另外,以男女交媾解释“中”字是荒谬的,“中”非前述于弢《中国古钟史话》所谓摹写男根插入女阴之状,而且“钟(鐘)”字、古人用钟实皆和男女交媾无关。“中”字一般解释为摹写“建旗立中”,然实际上“中”字的初形初义,尤其《论语》“天之历数在尔躬,允执其中”之“中”等,并非后儒所谓“中庸”或“无过不及之名”之“中”,实本是“观日测影”之标杆即表槷而已。甲骨文、金文“中”之“〇”或“口”部都表示太阳,而“∣”符表示立杆,立杆“∣”上的上下端同一方向皆有的旒苏、旒绥模样之画痕实皆指太阳照射在立杆上所产生光影效果,此正如从“彡”之“影”字,见林桂榛《〈论语〉〈孟子〉天文学知识与汉注等之谬》一文详述(《中原文化研究》2020年第6期)及林桂榛《揭开清华简〈保训〉四“中”字及篇旨之谜》(古学堂林桂榛微信公众号,2020年5月21日发布)。

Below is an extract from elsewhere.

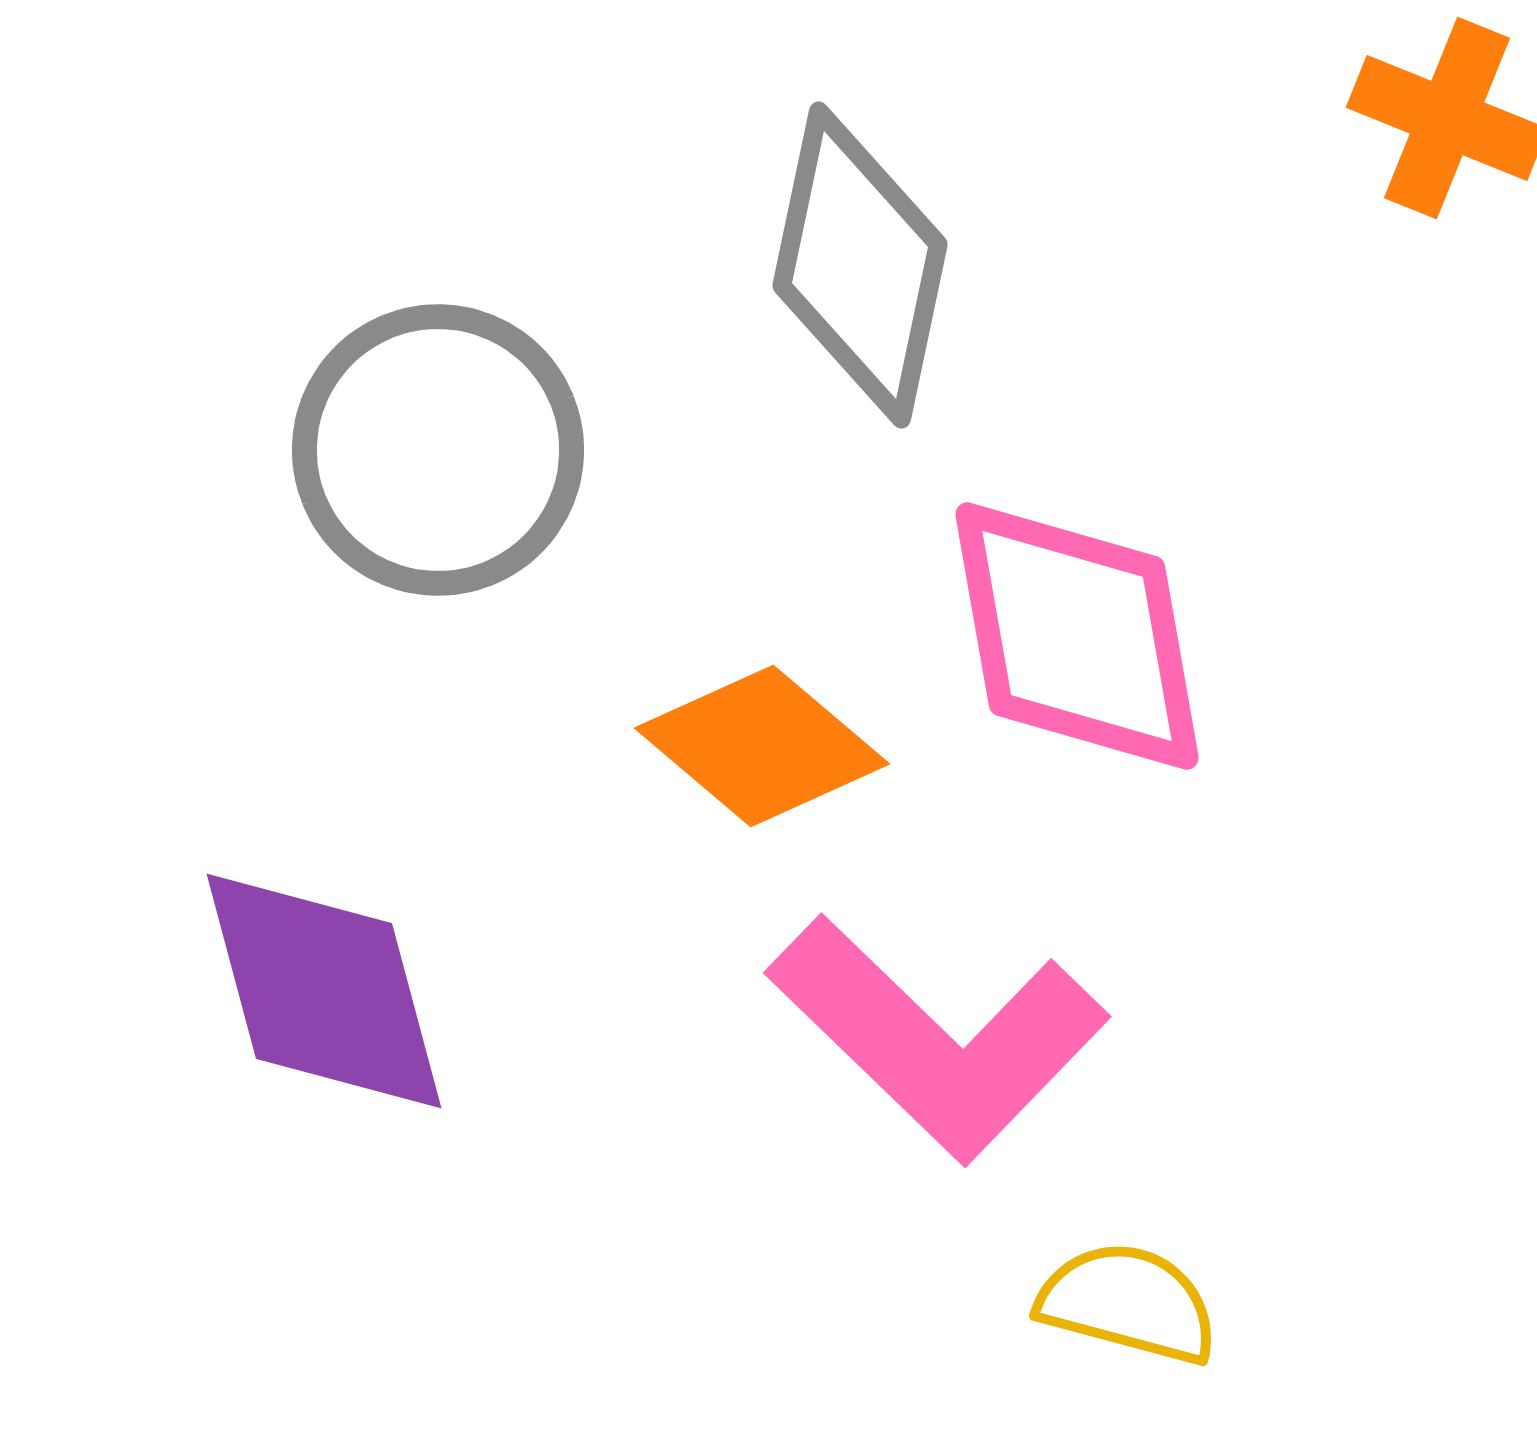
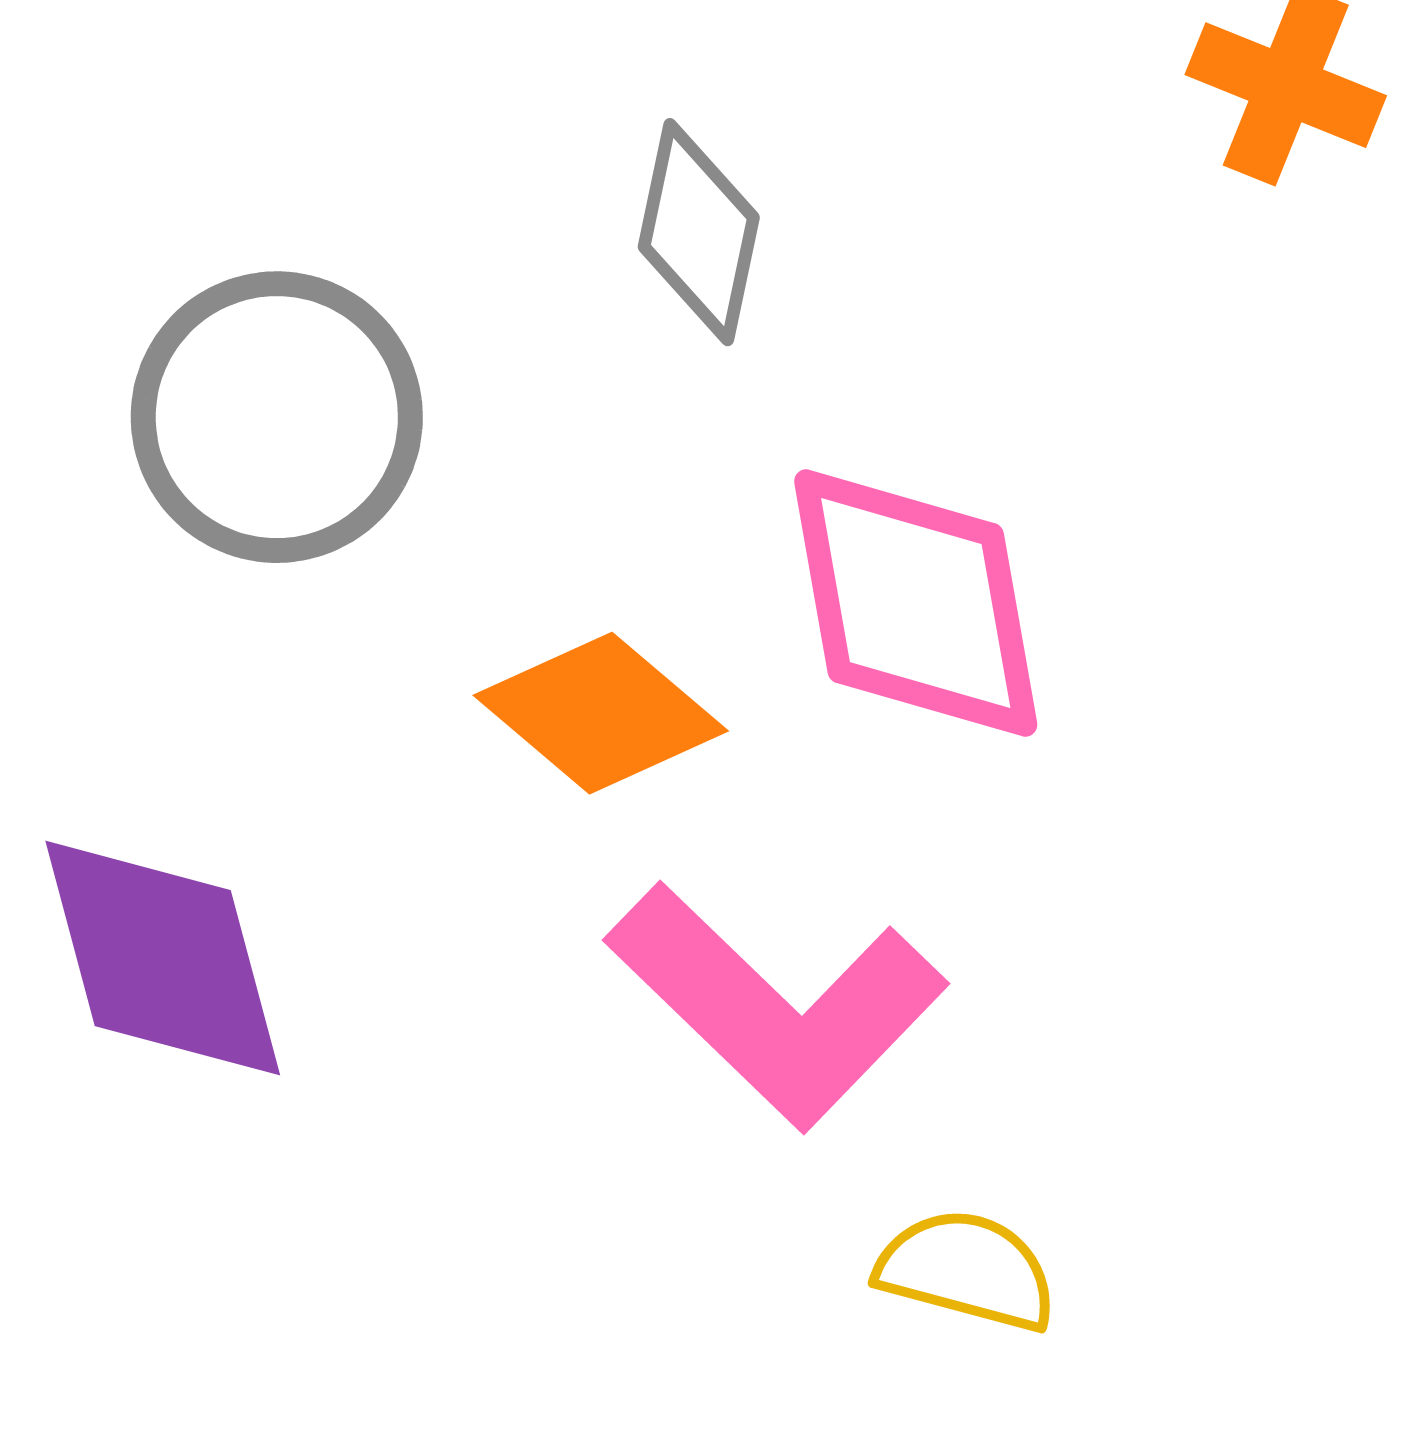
gray diamond: (860, 265) -> (699, 232), size x0.7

④另参:唐红丽:《中国傩:戴着面具从远古走到今天》,《中国社会科学报》第242期,2011年11月29日,第6版。
⑤朱光潜说:“‘艺术’(art)这个词在西文里本义是‘人为’或‘人工造作’。艺术与‘自然’(现实世界)是对立的,艺术的对象就是自然。就认识观点说,艺术是自然在人的头脑里的‘反映’,是一种意识形态;就实践观点说,艺术是人对自然的加工改造,是一种劳动生产,所以艺术有‘第二自然’之称,自然也有‘人性’的意思,并不全是外在于人的,也包括人自己和他的内心生活。”(《朱光潜全集》第五卷第301页,安徽教育出版社,1989年)

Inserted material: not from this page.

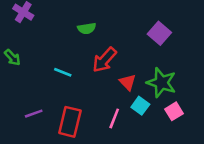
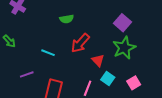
green star: (161, 83) -> (124, 48), moved, turned 30
purple line: (34, 114) -> (27, 74), moved

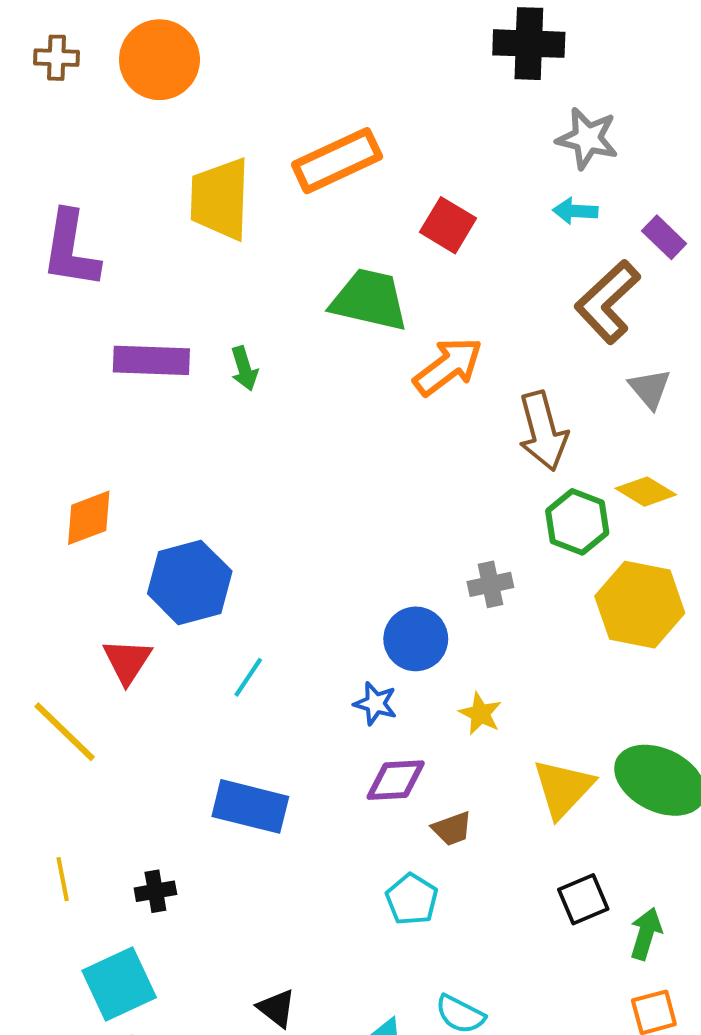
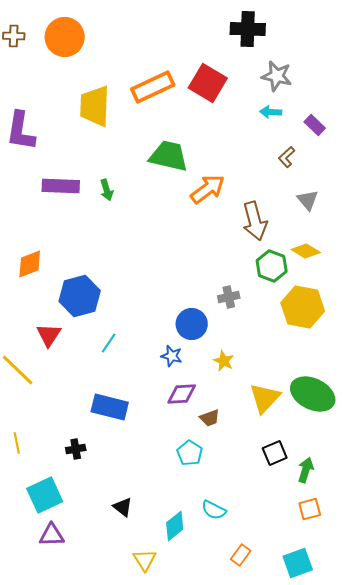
red square: (448, 225) -> (208, 83), moved, size x1.4
brown L-shape: (608, 302) -> (287, 157), size x0.5
black cross: (155, 891) -> (76, 449), moved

⑥另参:叶朗:《中国传统美学对现代美学的几点启示》,《解放军艺术学院学报》2004年第1期。
⑦另参:马赫:《力学的发展》,载《现代西方哲学论著选辑》上册,商务印书馆,1993年,第35-48页。
⑧另参:黄兴涛:《明末清初传教士对西方美学观念的早期传播》,《文史知识》2008年第2期。